■ **TASK INSTRUCTIONS**: The answer must be an exact copy of the entries below, with no images in it.

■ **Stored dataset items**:

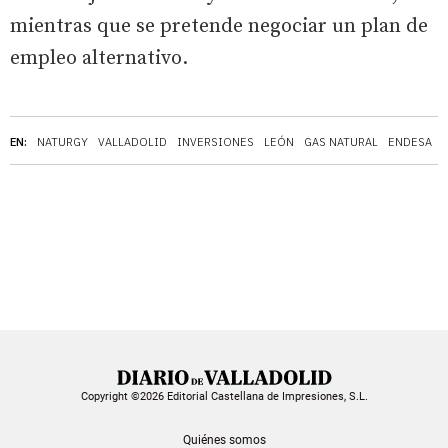
mientras que se pretende negociar un plan de
empleo alternativo.
EN:
NATURGY
VALLADOLID
INVERSIONES
LEÓN
GAS NATURAL
ENDESA
Copyright ©2026 Editorial Castellana de Impresiones, S.L.
Quiénes somos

■ **WRITTEN RESPONSE**:
mientras que se pretende negociar un plan de
empleo alternativo.
EN:
NATURGY
VALLADOLID
INVERSIONES
LEÓN
GAS NATURAL
ENDESA
Copyright ©2026 Editorial Castellana de Impresiones, S.L.
Quiénes somos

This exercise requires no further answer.